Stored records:
--- START ---

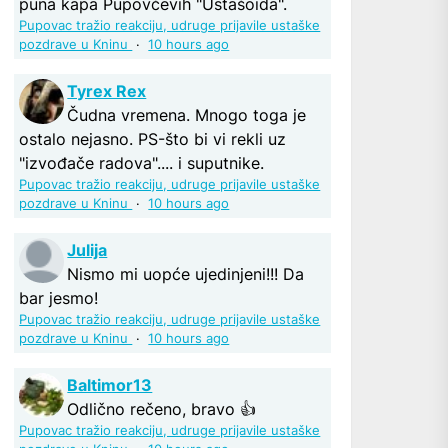
puna kapa Pupovčevih "Ustašoida".
Pupovac tražio reakciju, udruge prijavile ustaške
pozdrave u Kninu
·
10 hours ago
Tyrex Rex
Čudna vremena. Mnogo toga je
ostalo nejasno. PS-što bi vi rekli uz
"izvođače radova".... i suputnike.
Pupovac tražio reakciju, udruge prijavile ustaške
pozdrave u Kninu
·
10 hours ago
Julija
Nismo mi uopće ujedinjeni!!! Da
bar jesmo!
Pupovac tražio reakciju, udruge prijavile ustaške
pozdrave u Kninu
·
10 hours ago
Baltimor13
Odlično rečeno, bravo 👍
Pupovac tražio reakciju, udruge prijavile ustaške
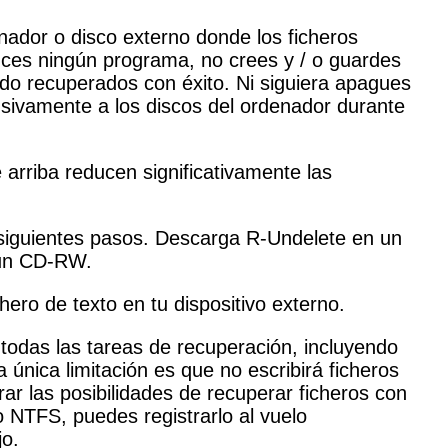
enador o disco externo donde los ficheros
ances ningún programa, no crees y / o guardes
sido recuperados con éxito. Ni siguiera apagues
nsivamente a los discos del ordenador durante
 arriba reducen significativamente las
s siguientes pasos. Descarga R-Undelete en un
 un CD-RW.
hero de texto en tu dispositivo externo.
odas las tareas de recuperación, incluyendo
única limitación es que no escribirá ficheros
r las posibilidades de recuperar ficheros con
 NTFS, puedes registrarlo al vuelo
jo.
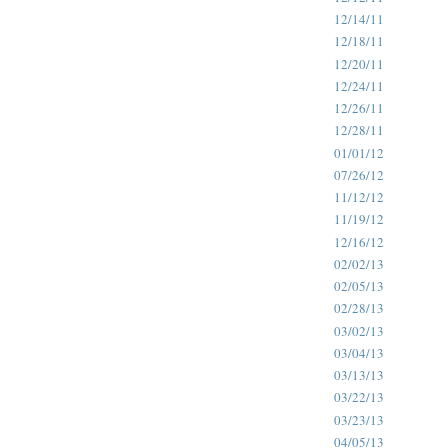
12/14/11
12/18/11
12/20/11
12/24/11
12/26/11
12/28/11
01/01/12
07/26/12
11/12/12
11/19/12
12/16/12
02/02/13
02/05/13
02/28/13
03/02/13
03/04/13
03/13/13
03/22/13
03/23/13
04/05/13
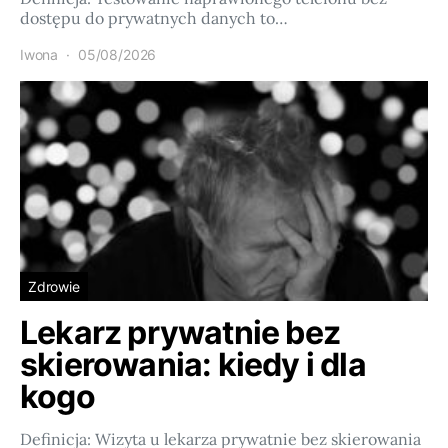
dostępu do prywatnych danych to…
Iwona
05/08/2026
Zdrowie
Lekarz prywatnie bez
skierowania: kiedy i dla
kogo
Definicja: Wizyta u lekarza prywatnie bez skierowania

--- END ---

> _Work instruction_
Exactly the lines from the one containing "Lekarz prywatnie bez" through the end of the records should be reproduced, and no others.

> _Your solution_
Lekarz prywatnie bez
skierowania: kiedy i dla
kogo
Definicja: Wizyta u lekarza prywatnie bez skierowania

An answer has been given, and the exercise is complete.